◆ **Directions**
From the records, return each line that has the word "restore" in it.

◆ **Input material**
★ ★ ★ ★ ★ ★ ★
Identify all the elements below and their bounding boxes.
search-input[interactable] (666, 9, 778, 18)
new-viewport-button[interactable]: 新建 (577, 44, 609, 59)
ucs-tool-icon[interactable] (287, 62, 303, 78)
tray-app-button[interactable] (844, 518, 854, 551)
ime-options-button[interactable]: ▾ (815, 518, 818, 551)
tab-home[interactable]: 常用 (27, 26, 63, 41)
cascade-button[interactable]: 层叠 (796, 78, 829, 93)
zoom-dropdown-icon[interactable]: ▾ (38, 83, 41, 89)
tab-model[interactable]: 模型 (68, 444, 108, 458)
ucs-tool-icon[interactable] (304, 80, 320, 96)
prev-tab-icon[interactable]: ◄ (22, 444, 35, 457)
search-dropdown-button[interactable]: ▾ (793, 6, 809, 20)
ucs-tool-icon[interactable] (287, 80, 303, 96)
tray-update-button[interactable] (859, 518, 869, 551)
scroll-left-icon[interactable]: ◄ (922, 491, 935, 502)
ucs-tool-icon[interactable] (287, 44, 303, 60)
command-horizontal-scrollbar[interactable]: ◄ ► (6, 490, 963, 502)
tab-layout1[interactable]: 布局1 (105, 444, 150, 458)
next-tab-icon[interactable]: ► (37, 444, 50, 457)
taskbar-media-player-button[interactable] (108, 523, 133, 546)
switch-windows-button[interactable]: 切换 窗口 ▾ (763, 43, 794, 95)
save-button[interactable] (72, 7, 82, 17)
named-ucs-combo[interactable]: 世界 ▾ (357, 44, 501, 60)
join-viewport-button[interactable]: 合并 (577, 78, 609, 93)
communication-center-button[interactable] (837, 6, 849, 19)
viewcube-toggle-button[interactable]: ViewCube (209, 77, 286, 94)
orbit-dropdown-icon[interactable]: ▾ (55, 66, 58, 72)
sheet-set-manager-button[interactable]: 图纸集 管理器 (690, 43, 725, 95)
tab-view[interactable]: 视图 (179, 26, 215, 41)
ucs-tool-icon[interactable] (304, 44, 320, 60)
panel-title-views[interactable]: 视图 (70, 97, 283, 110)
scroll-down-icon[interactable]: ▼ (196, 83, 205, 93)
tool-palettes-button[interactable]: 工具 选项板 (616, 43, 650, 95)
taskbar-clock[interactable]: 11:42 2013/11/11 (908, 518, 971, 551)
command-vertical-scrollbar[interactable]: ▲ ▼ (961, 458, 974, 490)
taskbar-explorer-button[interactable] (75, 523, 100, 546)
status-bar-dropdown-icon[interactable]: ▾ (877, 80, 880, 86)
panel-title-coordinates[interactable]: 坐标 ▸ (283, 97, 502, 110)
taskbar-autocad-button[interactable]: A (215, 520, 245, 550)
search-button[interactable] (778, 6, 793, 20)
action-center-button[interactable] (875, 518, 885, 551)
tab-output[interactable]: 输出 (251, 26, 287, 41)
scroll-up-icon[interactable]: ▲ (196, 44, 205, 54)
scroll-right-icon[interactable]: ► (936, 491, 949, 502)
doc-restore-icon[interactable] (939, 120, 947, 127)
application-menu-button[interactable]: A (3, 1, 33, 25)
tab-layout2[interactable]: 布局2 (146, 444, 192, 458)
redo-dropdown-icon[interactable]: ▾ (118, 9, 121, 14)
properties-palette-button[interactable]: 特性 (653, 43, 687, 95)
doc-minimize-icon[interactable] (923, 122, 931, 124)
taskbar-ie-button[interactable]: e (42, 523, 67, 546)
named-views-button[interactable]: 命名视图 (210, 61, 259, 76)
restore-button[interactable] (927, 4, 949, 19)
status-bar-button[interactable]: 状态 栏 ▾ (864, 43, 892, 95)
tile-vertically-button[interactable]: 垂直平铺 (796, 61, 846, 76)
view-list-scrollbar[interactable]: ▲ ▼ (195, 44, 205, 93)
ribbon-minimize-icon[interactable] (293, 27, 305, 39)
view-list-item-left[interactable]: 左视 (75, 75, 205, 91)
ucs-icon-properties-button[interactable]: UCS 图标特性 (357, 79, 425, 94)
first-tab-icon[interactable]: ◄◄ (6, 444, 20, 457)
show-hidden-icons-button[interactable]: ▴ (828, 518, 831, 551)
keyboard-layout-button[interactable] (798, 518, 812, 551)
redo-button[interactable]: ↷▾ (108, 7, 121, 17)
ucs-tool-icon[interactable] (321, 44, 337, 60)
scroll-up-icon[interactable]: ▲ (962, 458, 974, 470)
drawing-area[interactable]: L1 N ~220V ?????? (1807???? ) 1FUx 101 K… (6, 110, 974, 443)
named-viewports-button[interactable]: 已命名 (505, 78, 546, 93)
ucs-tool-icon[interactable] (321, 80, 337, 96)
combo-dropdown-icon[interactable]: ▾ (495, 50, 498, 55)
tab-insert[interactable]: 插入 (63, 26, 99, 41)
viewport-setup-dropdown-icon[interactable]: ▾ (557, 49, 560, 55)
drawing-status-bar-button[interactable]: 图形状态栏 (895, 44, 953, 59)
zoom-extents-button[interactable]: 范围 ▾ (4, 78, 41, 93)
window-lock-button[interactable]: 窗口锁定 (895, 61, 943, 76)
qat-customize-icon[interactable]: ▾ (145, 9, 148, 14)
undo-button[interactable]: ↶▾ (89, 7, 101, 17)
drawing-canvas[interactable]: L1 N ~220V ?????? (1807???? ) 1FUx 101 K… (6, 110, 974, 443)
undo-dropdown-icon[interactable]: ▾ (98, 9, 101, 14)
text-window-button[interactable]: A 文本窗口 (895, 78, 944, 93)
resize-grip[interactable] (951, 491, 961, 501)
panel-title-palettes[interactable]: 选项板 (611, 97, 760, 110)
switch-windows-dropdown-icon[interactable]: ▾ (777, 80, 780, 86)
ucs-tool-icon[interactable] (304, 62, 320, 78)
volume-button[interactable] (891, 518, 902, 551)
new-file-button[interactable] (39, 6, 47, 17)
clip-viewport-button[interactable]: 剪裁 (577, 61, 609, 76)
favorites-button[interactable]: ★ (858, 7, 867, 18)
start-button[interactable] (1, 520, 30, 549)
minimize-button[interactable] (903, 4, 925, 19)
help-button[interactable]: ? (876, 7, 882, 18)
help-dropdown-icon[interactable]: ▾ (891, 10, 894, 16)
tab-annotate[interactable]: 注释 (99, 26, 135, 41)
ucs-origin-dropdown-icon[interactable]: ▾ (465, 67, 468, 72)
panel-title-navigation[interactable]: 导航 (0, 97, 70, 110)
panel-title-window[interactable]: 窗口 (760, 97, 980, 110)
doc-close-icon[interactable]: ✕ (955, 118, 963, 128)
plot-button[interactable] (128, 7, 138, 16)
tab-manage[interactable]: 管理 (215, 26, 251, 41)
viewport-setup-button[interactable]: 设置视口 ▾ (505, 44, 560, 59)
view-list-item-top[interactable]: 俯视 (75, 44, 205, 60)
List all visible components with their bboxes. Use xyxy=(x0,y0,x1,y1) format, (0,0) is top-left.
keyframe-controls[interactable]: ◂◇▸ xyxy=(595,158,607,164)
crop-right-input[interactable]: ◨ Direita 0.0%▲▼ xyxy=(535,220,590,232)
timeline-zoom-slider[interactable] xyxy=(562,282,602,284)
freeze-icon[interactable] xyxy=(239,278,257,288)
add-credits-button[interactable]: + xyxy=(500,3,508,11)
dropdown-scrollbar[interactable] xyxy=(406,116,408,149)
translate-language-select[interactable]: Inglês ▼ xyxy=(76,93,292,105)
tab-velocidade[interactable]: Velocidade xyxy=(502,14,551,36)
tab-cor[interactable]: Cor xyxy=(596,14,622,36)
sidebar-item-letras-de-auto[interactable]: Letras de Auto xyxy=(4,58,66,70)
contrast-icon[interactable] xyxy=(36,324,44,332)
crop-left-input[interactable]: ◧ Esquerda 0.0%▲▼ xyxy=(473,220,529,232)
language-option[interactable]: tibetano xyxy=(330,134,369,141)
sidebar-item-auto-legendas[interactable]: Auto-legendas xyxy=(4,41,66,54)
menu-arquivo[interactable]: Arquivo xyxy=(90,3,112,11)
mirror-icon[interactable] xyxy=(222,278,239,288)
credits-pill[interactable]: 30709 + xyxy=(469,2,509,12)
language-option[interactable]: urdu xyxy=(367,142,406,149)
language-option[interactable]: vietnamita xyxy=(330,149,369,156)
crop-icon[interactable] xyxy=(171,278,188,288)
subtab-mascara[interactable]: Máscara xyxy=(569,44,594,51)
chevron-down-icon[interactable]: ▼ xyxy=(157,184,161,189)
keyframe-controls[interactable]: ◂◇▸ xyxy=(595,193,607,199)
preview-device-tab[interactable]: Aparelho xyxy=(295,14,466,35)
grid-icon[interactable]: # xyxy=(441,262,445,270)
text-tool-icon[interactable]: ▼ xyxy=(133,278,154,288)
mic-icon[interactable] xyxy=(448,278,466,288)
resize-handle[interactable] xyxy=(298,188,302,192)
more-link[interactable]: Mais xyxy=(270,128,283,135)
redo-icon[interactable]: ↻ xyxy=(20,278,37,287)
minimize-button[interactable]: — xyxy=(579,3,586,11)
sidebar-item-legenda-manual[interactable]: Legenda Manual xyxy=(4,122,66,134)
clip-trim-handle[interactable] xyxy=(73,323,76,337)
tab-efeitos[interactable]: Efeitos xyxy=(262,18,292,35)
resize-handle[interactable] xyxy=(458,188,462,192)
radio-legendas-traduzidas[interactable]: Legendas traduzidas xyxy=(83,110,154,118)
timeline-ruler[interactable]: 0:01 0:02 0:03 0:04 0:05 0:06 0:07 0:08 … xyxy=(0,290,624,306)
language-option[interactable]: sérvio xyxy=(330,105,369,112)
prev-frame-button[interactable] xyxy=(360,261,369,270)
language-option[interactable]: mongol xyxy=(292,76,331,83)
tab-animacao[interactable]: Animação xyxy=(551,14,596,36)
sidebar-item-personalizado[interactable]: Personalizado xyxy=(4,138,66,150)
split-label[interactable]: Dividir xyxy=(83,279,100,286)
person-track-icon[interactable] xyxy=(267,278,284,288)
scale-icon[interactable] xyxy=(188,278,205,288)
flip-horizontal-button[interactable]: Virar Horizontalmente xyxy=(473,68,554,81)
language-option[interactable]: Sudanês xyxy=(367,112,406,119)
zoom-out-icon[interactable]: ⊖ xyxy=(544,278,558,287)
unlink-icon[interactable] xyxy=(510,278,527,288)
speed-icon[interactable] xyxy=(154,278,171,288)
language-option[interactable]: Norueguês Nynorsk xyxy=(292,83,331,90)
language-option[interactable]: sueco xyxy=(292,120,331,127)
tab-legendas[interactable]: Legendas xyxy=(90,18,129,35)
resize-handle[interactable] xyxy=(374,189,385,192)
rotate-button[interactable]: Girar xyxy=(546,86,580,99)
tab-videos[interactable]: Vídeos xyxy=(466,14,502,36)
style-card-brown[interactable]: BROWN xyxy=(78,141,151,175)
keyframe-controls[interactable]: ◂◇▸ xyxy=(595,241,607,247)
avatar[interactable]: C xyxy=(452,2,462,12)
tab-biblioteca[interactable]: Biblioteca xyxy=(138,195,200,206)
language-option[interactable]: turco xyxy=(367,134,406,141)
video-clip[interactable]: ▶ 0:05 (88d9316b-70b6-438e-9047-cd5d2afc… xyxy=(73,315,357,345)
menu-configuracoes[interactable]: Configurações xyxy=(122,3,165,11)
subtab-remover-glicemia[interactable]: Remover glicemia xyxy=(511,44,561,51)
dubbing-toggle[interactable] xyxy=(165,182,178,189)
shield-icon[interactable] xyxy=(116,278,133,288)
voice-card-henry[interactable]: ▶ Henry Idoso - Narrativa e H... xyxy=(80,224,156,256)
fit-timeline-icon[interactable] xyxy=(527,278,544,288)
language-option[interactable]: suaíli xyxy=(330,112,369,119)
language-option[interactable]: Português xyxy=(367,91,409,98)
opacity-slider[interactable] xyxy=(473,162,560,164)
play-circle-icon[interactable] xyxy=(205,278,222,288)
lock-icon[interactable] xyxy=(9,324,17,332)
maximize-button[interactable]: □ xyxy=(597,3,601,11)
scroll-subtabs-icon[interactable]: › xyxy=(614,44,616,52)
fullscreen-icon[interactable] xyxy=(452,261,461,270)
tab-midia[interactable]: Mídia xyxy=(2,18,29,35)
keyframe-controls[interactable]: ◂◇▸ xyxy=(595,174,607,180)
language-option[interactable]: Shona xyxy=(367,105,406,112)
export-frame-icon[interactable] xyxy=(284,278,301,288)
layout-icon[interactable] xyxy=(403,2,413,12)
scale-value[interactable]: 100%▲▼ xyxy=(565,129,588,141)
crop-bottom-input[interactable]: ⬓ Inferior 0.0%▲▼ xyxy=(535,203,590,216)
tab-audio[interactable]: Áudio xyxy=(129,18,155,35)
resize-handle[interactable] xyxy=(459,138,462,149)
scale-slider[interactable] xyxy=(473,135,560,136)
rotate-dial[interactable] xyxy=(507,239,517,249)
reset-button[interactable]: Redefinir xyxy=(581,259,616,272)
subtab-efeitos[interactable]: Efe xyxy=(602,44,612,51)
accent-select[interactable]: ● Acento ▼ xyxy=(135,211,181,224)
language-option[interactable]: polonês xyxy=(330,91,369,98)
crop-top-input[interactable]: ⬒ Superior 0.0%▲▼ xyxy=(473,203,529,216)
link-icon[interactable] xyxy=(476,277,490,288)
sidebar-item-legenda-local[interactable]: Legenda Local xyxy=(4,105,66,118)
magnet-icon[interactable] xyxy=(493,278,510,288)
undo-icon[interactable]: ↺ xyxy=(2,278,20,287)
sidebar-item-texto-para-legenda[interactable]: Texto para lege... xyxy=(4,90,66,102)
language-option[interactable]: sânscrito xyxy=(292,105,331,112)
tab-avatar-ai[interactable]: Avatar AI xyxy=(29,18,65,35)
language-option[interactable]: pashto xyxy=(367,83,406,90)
★ ★ ★ ★ ★ ★ ★
◆ **Solution for this exercise**
doc-restore-icon[interactable] (939, 120, 947, 127)
restore-button[interactable] (927, 4, 949, 19)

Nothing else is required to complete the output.